[[ DATA SHOWN open ]]

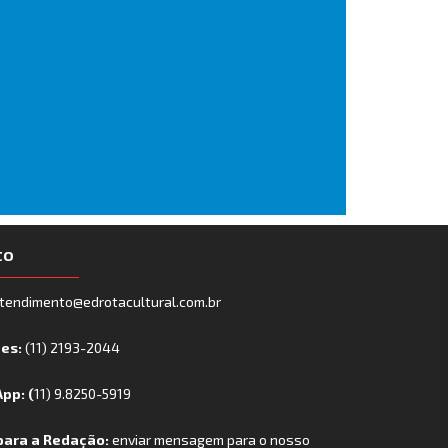
to
tendimento@edrotacultural.com.br
nes:
(11) 2193-2044
pp: (
11) 9.8250-5919
para a Redação:
enviar mensagem para o nosso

[[ DATA SHOWN closed ]]

TASK GOAL: Take from the listing every line in which the word "para" appears.

WRITTEN RESPONSE:
para a Redação:
enviar mensagem para o nosso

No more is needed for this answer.